Aun así, ¿cómo mirar con buenos ojos a una región que todavía se ve obligada a tolerar los abusos de los Chávez, Castros y Kirchners de turno? La realidad es muy distinta de lo que muchos piensan: sumados, los gobiernos neopopulistas no alcanzan a representar el 20% de la población y de la economía de la región.
En otras palabras: todas las regiones tienen sus problemas y la nuestra no es excepción. Aunque las excepciones acaparen los titulares, no deben empañar los logros de la mayoría.

Afortunadamente, el mundo ya está despertando a nuestras nuevas realidades. En los polos políticos, económicos y financieros mundiales se está instalando la percepción de que América latina ha encontrado su camino. Los grandes flujos de capital hacia la región en meses recientes validan esta visión. Sólo falta lo más importante: que nosotros mismos terminemos de tomar plena consciencia de lo que está pasando y “nos creamos el cuento”.

Nos está costando. En parte porque, a punta de mirarnos en menos, nos hemos acostumbrado a no mirar o –al menos– a no mirar bien. Casi sin que nos demos cuenta, por ejemplo, la añorada integración económica regional prácticamente se ha vuelto realidad: al abrirse al mundo, nuestras economías se abrieron también unas a otras.
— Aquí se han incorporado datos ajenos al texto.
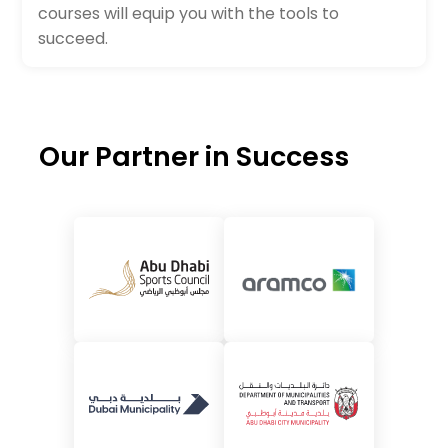
courses will equip you with the tools to
succeed.
Our Partner in Success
Como muestro en mi nuevo libro Nuestra hora, Chile, Perú, Colombia y México no sólo han negociado (y en varios casos firmado) tratados de libre comercio con los Estados Unidos y la Unión Europea, por ejemplo, sino también TLCs entre ellos. En la práctica, ello está dando origen a un mercado común con una población de más de doscientos millones de personas y una economía de casi 2,5 trillones de dólares (PPP), no sólo mayor a la brasilera sino también más liberal y abierta al mundo.

Evidentemente, ha llegado la hora de capitalizar estas nuevas realidades. Muchas multinacionales ya lo están haciendo; entre ellas, las “multilatinas”, que en el proceso están convirtiéndose en líderes globales de sus industrias. Cemex fue la pionera. A ella la siguieron A-B InBev, que se adueñó del mundo de la cerveza; el grupo Techint, en acero; la aceitera Bunge; JBS y Brasil Foods en carnes; Bimbo, en panadería; Vale, en minería; América Móvil; Embraer; y tantas otras. Para no hablar de estrellas emergentes como LAN, Falabella, Cencosud o Sonda.

Bienvenido a las nuevas realidades. Ha llegado la hora de creer en nosotros.